We review vaccine efficacy (VE) estimands for susceptibility in individual randomized trials with natural (unmeasured) exposure, where individual responses are measured as time from vaccination until an event (e.g., disease from the infectious agent). Common VE estimands are written as $1-θ$, where $θ$ is some ratio effect measure (e.g., ratio of incidence rates, cumulative incidences, hazards, or odds) comparing outcomes under vaccination versus control. Although the ratio effects are approximately equal with low control event rates, we explore the quality of that approximation using a nonparametric formulation. Traditionally, the primary endpoint VE estimands are full immunization (or biological) estimands that represent a subset of the intent-to-treat population, excluding those that have the event before the vaccine has been able to ramp-up to its full effect, requiring care for proper causal interpretation. Besides these primary VE estimands that summarize an effect of the vaccine over the full course of the study, we also consider local VE estimands that measure the effect at particular time points. We discuss interpretational difficulties of local VE estimands (e.g., depletion of susceptibles bias), and using frailty models as sensitivity analyses for the individual-level causal effects over time.

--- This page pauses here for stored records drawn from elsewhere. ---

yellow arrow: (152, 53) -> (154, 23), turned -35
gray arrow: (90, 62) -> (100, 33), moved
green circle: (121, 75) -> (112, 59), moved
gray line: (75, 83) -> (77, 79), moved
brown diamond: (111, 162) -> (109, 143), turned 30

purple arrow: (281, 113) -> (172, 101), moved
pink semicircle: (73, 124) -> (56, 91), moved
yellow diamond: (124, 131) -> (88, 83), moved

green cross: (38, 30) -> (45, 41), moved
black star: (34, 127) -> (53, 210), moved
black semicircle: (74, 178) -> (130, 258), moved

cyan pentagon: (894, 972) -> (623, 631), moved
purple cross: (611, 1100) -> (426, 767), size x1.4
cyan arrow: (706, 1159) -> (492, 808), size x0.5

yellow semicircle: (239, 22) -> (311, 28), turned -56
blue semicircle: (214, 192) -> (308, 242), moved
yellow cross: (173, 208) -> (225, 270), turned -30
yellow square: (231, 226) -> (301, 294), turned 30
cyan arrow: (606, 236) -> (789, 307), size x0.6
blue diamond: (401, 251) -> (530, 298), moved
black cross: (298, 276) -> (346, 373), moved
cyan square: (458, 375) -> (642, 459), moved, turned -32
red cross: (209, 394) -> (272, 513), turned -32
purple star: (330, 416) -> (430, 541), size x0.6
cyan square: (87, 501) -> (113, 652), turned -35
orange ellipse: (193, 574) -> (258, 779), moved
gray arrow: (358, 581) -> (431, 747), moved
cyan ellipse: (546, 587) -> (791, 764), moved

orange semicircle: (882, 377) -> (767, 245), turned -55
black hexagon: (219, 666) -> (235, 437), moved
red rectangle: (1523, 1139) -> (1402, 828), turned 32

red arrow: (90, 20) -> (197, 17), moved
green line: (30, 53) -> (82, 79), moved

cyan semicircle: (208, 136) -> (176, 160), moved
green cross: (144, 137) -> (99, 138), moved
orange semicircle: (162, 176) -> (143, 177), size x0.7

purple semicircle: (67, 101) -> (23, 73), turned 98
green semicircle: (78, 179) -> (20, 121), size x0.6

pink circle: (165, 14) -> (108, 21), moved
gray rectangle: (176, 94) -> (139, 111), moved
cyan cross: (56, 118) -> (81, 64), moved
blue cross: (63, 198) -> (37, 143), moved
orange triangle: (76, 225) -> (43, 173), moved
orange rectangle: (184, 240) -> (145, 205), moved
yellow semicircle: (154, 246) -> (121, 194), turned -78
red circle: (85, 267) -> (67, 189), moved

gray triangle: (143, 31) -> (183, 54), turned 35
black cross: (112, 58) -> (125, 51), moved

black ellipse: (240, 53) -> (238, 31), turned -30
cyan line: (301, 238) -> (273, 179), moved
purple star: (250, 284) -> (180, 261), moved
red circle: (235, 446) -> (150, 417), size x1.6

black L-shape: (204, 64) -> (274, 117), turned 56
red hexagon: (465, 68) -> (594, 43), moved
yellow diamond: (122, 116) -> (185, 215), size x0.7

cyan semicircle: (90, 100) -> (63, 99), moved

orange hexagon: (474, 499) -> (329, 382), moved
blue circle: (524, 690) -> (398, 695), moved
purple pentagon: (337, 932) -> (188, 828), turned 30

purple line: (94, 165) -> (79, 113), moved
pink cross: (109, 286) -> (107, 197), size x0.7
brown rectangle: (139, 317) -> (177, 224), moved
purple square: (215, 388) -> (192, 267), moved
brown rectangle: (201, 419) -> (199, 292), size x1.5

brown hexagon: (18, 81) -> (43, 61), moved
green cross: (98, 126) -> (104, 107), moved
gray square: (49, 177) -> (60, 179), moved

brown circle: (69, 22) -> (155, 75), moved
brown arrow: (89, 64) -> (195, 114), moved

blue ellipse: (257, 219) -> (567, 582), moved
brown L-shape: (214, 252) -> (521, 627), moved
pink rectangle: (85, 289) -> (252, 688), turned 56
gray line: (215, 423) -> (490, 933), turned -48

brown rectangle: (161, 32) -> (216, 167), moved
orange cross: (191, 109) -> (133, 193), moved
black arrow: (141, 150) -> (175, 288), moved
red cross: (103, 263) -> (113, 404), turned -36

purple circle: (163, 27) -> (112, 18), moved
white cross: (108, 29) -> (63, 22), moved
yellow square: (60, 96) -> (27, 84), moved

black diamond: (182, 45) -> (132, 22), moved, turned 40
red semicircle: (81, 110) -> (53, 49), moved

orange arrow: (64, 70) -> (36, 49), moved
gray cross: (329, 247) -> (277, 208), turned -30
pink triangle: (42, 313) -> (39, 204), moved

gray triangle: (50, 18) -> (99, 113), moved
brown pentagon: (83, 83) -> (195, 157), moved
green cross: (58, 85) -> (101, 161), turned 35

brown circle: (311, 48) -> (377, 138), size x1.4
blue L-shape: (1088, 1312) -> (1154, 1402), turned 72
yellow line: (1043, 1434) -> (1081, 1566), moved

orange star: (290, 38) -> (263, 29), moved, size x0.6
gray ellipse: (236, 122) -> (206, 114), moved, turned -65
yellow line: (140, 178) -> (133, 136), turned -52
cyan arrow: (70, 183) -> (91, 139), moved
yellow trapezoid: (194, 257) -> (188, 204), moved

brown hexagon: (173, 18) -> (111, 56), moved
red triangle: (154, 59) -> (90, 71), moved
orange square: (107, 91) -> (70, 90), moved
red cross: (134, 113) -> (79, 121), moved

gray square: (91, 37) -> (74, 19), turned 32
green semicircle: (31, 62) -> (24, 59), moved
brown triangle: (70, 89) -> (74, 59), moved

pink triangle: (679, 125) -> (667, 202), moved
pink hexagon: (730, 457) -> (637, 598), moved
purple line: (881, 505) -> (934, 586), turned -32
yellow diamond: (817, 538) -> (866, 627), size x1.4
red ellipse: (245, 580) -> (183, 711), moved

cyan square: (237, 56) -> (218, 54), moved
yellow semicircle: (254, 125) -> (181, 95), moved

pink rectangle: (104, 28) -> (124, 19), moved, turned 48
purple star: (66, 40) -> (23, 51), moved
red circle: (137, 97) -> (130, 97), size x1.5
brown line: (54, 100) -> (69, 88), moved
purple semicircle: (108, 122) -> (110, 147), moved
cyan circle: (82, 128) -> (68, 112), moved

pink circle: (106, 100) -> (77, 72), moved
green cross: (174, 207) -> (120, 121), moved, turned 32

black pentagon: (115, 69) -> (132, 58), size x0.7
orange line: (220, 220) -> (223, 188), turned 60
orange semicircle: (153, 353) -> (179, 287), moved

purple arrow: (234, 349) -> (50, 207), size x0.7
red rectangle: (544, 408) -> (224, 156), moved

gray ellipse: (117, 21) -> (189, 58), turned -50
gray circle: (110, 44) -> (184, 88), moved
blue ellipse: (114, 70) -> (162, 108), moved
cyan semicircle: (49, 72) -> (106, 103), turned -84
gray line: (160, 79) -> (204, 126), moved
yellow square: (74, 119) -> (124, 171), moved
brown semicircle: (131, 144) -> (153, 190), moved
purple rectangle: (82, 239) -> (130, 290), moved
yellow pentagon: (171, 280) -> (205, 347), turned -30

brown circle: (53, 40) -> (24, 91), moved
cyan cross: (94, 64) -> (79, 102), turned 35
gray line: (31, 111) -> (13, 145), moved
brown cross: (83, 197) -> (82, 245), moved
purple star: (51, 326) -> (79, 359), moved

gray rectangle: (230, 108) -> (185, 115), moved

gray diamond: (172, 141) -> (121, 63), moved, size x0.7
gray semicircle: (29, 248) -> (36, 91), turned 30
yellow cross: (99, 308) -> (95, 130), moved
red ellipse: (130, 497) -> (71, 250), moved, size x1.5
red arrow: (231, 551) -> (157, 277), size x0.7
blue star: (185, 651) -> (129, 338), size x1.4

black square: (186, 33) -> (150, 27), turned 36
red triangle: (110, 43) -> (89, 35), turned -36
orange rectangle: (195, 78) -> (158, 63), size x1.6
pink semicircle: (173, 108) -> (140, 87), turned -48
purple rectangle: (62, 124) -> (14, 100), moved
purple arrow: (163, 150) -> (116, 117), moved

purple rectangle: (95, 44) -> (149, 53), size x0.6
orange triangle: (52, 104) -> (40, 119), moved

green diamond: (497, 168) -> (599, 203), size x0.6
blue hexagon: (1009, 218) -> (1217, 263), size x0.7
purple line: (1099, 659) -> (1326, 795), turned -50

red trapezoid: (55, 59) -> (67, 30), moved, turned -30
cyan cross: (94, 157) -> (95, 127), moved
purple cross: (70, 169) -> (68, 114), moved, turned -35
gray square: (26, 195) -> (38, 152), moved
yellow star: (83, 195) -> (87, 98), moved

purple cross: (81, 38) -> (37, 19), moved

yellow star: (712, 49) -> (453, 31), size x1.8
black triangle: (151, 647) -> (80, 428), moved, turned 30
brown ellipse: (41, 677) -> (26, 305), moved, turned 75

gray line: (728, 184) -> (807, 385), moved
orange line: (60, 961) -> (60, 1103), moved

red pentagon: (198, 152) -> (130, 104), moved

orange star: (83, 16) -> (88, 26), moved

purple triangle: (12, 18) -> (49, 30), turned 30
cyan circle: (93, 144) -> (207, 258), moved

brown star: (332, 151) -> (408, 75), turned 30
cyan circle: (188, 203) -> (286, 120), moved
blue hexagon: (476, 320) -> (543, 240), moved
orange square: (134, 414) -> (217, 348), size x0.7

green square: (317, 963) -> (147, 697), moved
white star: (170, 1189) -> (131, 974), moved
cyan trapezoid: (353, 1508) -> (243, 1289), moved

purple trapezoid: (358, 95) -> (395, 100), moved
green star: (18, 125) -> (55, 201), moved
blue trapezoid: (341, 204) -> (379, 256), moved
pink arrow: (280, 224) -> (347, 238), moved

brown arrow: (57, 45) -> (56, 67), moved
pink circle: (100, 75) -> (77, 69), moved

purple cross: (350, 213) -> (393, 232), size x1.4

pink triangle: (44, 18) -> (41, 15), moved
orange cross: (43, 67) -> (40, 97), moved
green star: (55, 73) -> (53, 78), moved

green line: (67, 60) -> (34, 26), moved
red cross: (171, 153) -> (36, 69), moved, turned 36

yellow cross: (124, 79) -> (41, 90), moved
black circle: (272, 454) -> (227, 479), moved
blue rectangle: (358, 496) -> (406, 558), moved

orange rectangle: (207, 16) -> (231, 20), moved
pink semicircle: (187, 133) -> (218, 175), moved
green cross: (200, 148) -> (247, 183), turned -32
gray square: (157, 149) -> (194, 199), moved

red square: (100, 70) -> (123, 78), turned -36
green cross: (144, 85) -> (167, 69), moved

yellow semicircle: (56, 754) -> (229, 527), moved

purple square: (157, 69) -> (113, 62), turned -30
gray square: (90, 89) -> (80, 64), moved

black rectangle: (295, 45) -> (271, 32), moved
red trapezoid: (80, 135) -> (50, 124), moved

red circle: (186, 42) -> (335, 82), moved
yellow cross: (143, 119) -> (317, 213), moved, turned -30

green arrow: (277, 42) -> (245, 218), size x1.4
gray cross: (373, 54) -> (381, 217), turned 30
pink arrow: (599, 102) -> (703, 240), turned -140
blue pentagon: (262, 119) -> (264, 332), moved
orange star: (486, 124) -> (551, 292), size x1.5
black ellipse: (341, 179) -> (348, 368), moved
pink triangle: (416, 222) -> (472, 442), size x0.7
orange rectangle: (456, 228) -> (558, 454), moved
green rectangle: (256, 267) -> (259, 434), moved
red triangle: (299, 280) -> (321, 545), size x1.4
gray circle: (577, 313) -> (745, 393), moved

翻译：本文综述了在自然（未测量）暴露条件下的个体随机试验中针对易感性的疫苗效力（VE）估计目标，其中个体反应被测量为从接种疫苗到发生事件（例如，由感染源引起的疾病）的时间。常见的VE估计目标被表述为$1-θ$，其中$θ$是某种比较疫苗接种组与对照组结局的比率效应度量（例如，发病率比、累积发病率比、风险比或比值比）。尽管在对照组事件发生率较低时，这些比率效应近似相等，但我们使用非参数公式探讨了该近似的质量。传统上，主要终点的VE估计目标是完全免疫（或生物学）估计目标，它们代表了意向治疗人群的一个子集，排除了那些在疫苗能够充分发挥其全部效果之前就已发生事件的个体，这要求对正确的因果解释予以关注。除了这些总结疫苗在整个研究期间效应的主要VE估计目标外，我们还考虑了测量特定时间点效应的局部VE估计目标。我们讨论了局部VE估计目标的解释困难（例如，易感者耗竭偏倚），并讨论了使用脆弱模型作为个体层面随时间变化的因果效应的敏感性分析。